Last week, Netflix broke with years of tradition and revealed his 10 most popular movies—Complete with the number of people who have transmitted each title. It was interesting, because it had never really happened before and because it allowed the general public to draw some theories as to what type of content appeals to Netflix users the most (for example, most movies had a big-name star). The problem was that Netflix provided the ranking and numbers themselves, which means there was no way to verify anything, so the entire list was only slightly more informative than when Netflix insists that something is popular without providing any number at all (since he did in 2018 with Sparkly, a film that did not even appear on the list despite the success that Netflix said). Interesting? Yes. Informative? Hey
Now Netflix has decided to go ahead and undermine their entire roster, revealing, once again, why it really doesn’t mean a thing when streaming platforms brag about how popular something is without endorsing it. On Friday, Netflix tweeted that Gina Prince-Bythewood’s The old guard (starring Charlize Theron as a member of a team of immortal soldiers) is “among Netflix’s top 10 most popular movies” and is “on its way” to be broadcast to 72 million users in its first four weeks on the site.

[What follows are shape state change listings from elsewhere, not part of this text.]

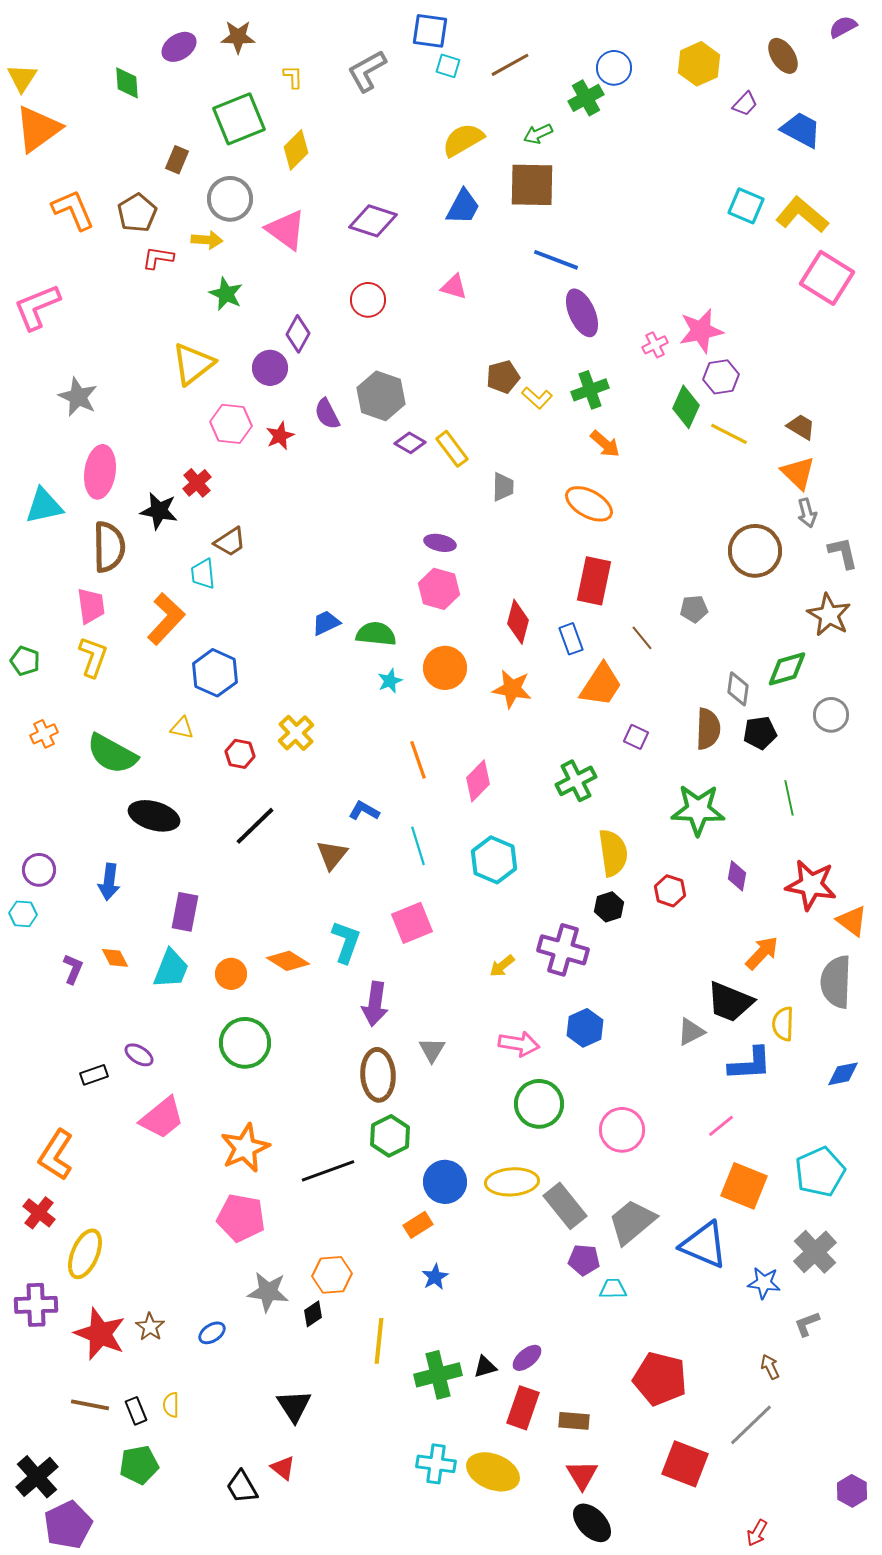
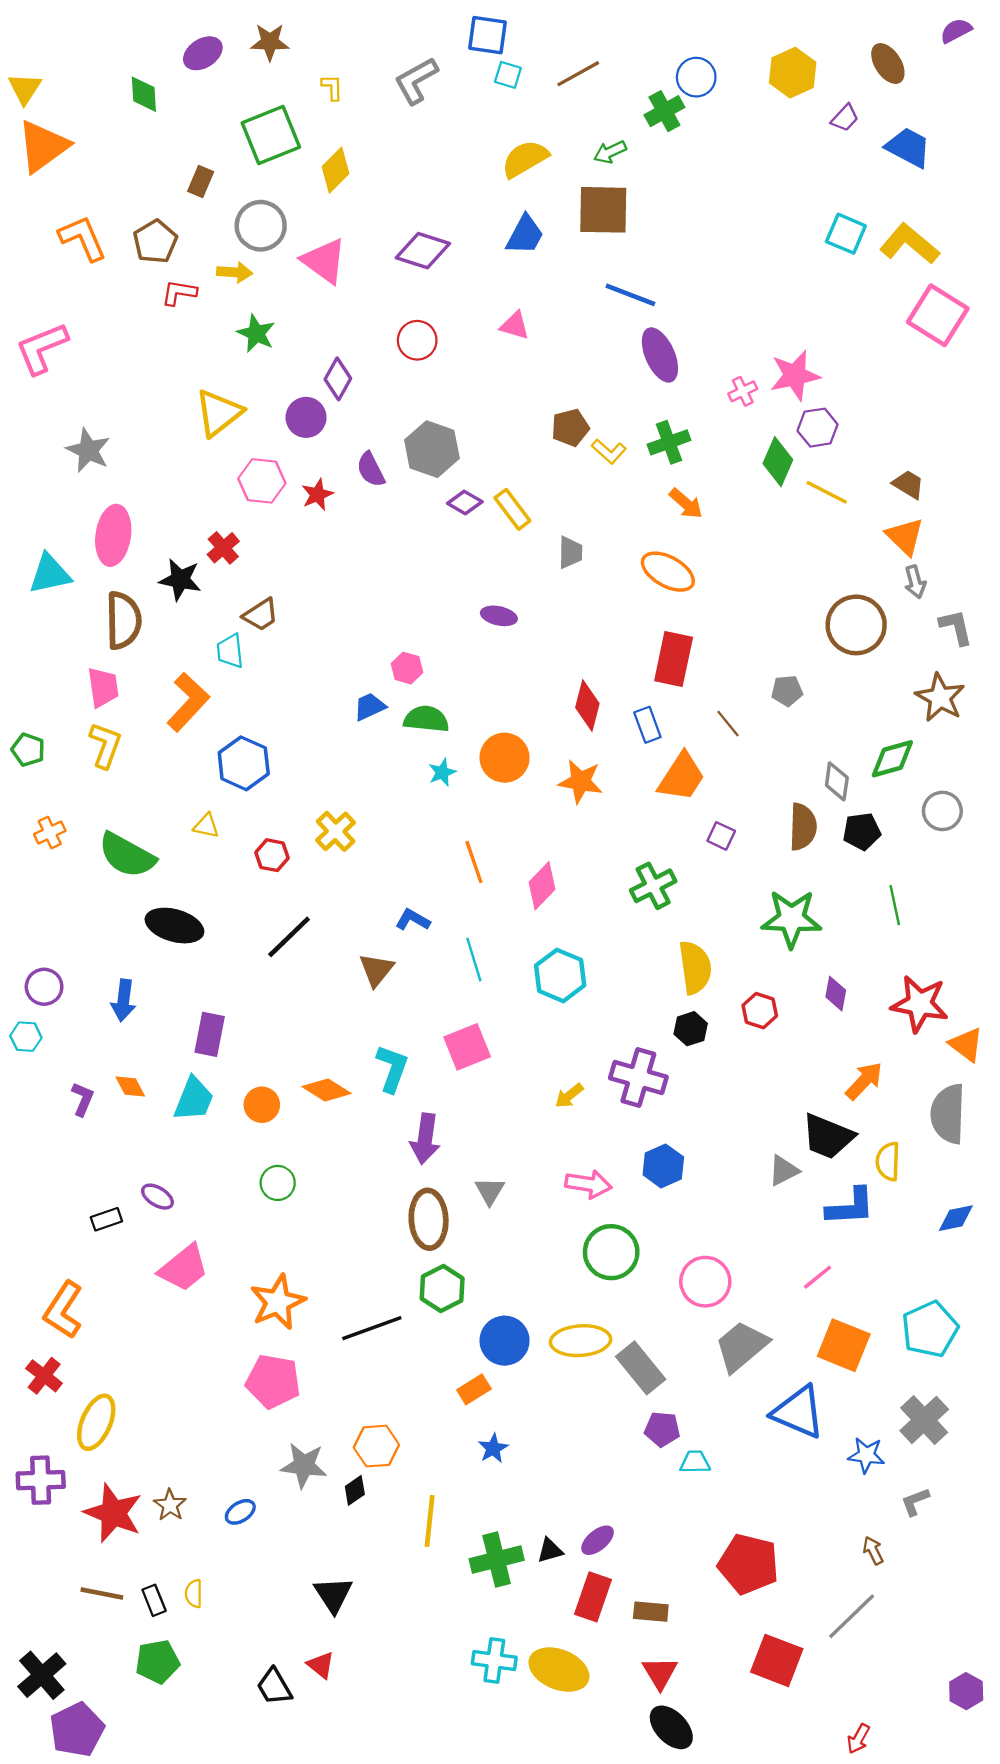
pink hexagon: (439, 589) -> (407, 668), moved, size x0.7
green circle: (245, 1043) -> (278, 1183), size x0.6
gray trapezoid: (632, 1222) -> (742, 1346), moved

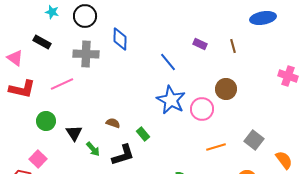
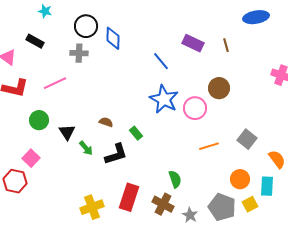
black circle: (85, 16) -> (86, 26), moved
purple rectangle: (200, 44) -> (193, 43), size x1.5
gray cross: (86, 54) -> (79, 53), size x0.7

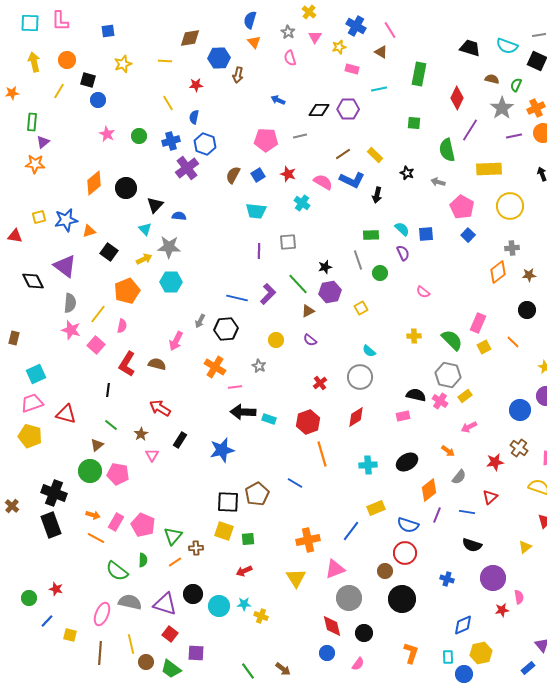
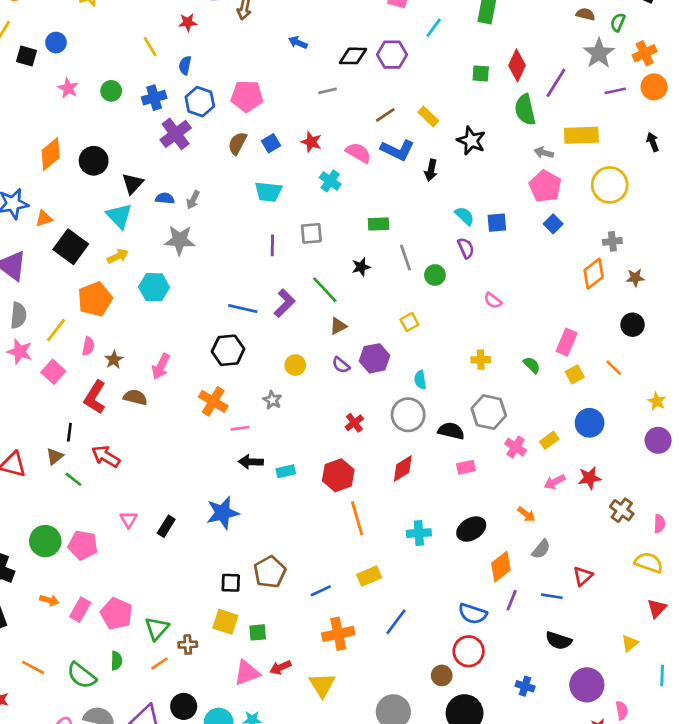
black square: (88, 80) -> (26, 56), moved
cyan line: (379, 89) -> (434, 28), turned -42
red diamond: (457, 98) -> (517, 65), moved
pink pentagon: (266, 140) -> (247, 96), moved
black star: (407, 173) -> (471, 141), size x1.5
gray arrow: (438, 182) -> (544, 153), moved
cyan triangle: (145, 229) -> (119, 216), size x1.5
green rectangle: (371, 235) -> (379, 224), moved
gray star: (169, 247) -> (180, 240), moved
black square: (109, 252) -> (71, 247), size x1.4
purple hexagon: (330, 292) -> (375, 358), moved
gray arrow: (200, 321) -> (193, 200), moved
green semicircle: (452, 340) -> (532, 365), size x0.6
cyan semicircle: (369, 351) -> (420, 380), turned 40
gray hexagon: (448, 375) -> (489, 412), moved
black semicircle: (416, 395) -> (451, 431), moved
red arrow: (160, 408) -> (106, 456), moved
blue circle: (520, 410) -> (590, 423), moved
black arrow: (243, 412) -> (251, 462), size x0.7
cyan rectangle: (269, 419) -> (286, 471), turned -32
brown star: (141, 434) -> (114, 360), moved
black rectangle: (180, 440) -> (166, 526), moved
brown triangle: (97, 445) -> (55, 456), moved
red star: (495, 462) -> (590, 478), moved
blue line: (295, 483) -> (321, 591), moved, turned -56
black square: (228, 502) -> (231, 583), size x0.7
yellow rectangle: (376, 508) -> (369, 576), moved
orange line: (96, 538) -> (33, 667), moved
pink triangle: (335, 569) -> (247, 673), moved
red arrow: (244, 571) -> (280, 667), moved

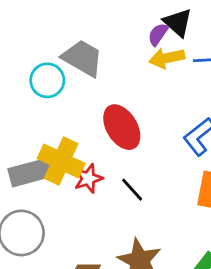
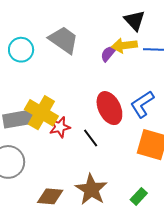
purple semicircle: (158, 34) -> (108, 54), moved
cyan circle: (47, 80) -> (21, 50), moved
red ellipse: (122, 127) -> (109, 108), moved

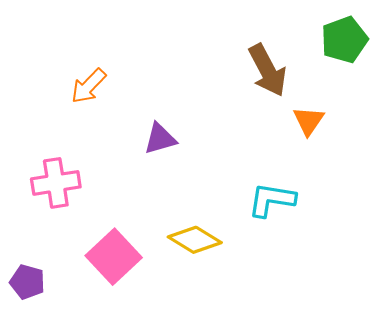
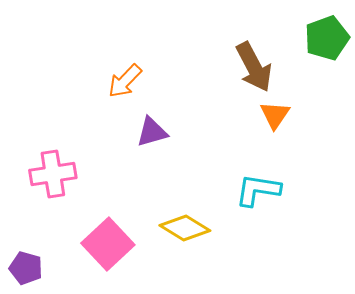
orange arrow: (88, 86) -> (125, 81), moved
orange triangle: (308, 121) -> (275, 115), moved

The old guard was not on the top 10 list, despite the fact that 72 million would rank it only in the top five, meaning that they got 30 or 40 million views on Thursday night somehow and the list was fired, or the list was wrong (or obsolete) in the first place. So what was the point?
Well, advertising, obviously. Instead of commercials, tweeting “Hey, this new thing has a famous star and it’s very popular!” It should be a good way to attract people to specific content, even if it slightly undermines what you were looking for with your previous reference to popular stuff. It’s not that the numbers are necessarily wrong or that none of this is vile, it is useful to know what is really happening here, which means that basically nothing is happening here.
[[[[via Variety]
.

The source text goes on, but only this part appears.